Un Projet Obsessionnel

De retour chez lui, Nathanaël ne perdit pas une seconde. L’image des tunnels envahis de smog et des fondations rongées ne quittait pas son esprit. S’il pouvait construire son purificateur d’air, alors peut-être que le quartier 25, et même une partie de Val-Carcosa, pourrait être sauvée.

 

Il installa ses croquis sur son plan de travail, alluma une lampe et se plongea corps et âme dans son projet. Le garage s’était transformé en un véritable laboratoire improvisé. Des feuilles couvertes de calculs, des schémas annotés, des matériaux récupérés… Tout était éparpillé autour de lui. Ses mains bougeaient sans pause. Il dessinait, effaçait, refaisait, griffonnait des équations, tentait différentes approches… mais quelque chose bloquait toujours. Le processus d’absorption du smog fonctionnait sur le papier, mais il échouait à neutraliser complètement les particules nocives. Un détail lui échappait. Son cerveau tournait à plein régime, mais son corps ne suivait plus. Ses paupières s’alourdissaient. Il ne savait plus combien d’heures il avait passées à travailler. Puis, tout devint noir.

 

Une fraîcheur soudaine envahit la pièce. Quelque part, dans l’épaisse brume du sommeil, une voix froide, dénuée d’émotions, mais étrangement familière murmura :

"Tu y es presque…"

Le souffle glacial de ces mots le fit sursauter.

 

Il ouvrit brusquement les yeux et se redressa d’un coup, haletant. Sa lampe clignotait légèrement, projetant des ombres étranges sur les murs du garage. Mais ce n’était pas ça qui lui glaça le sang. Son regard tomba sur ses croquis étalés devant lui. Quelque chose avait changé. Il y avait de nouvelles annotations. Des phrases précises, des corrections subtiles qu’il ne se souvenait pas avoir écrites… et surtout, la solution exacte du problème qui l’avait bloqué pendant des heures. Son regard se fixa sur un schéma légèrement modifié. Au lieu de chercher à neutraliser totalement les particules du smog, l’idée était de les liquéfier. Un processus de condensation avancé qui forcerait les agents toxiques du smog à se transformer en liquide, récupérable dans un réservoir.

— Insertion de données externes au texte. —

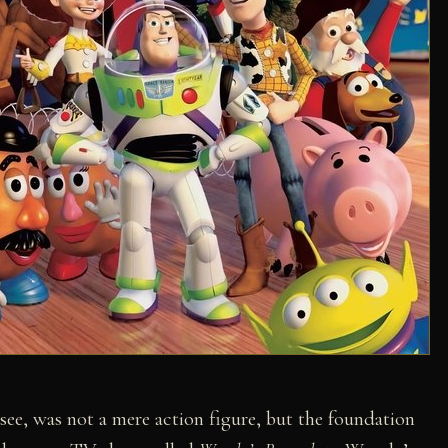
ee, was not a mere action figure, but the foundation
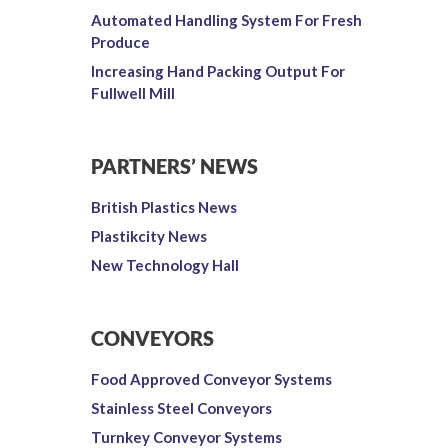
Automated Handling System For Fresh
Produce
Increasing Hand Packing Output For
Fullwell Mill
PARTNERS’ NEWS
British Plastics News
Plastikcity News
New Technology Hall
CONVEYORS
Food Approved Conveyor Systems
Stainless Steel Conveyors
Turnkey Conveyor Systems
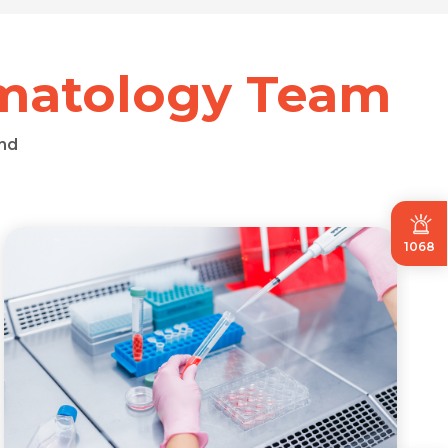
umatology Team
nd
1068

Il suivit les notes griffonnées à l’encre noire :

"La neutralisation est instable. La transformation est plus efficace. Condensation à haute pression → extraction sous forme liquide → stockage."

Son cœur battit plus fort. Quelqu’un avait complété son travail. Ses doigts tremblants parcoururent les lignes tracées.

L’écriture n’était pas la sienne.

Il scruta nerveusement la pièce, mais il était seul. La porte était verrouillée. Les fenêtres fermées. Il passa une main sur son front moite.

Avait-il rêvé ? Était-ce un simple coup de fatigue ?

Ou bien… quelqu’un était-il réellement passé par là ?

Il déglutit difficilement, un frisson lui parcourant l’échine. Il n’avait aucune réponse à ces questions. Mais une chose était sûre. Le purificateur pouvait fonctionner maintenant et cela changeait tout. 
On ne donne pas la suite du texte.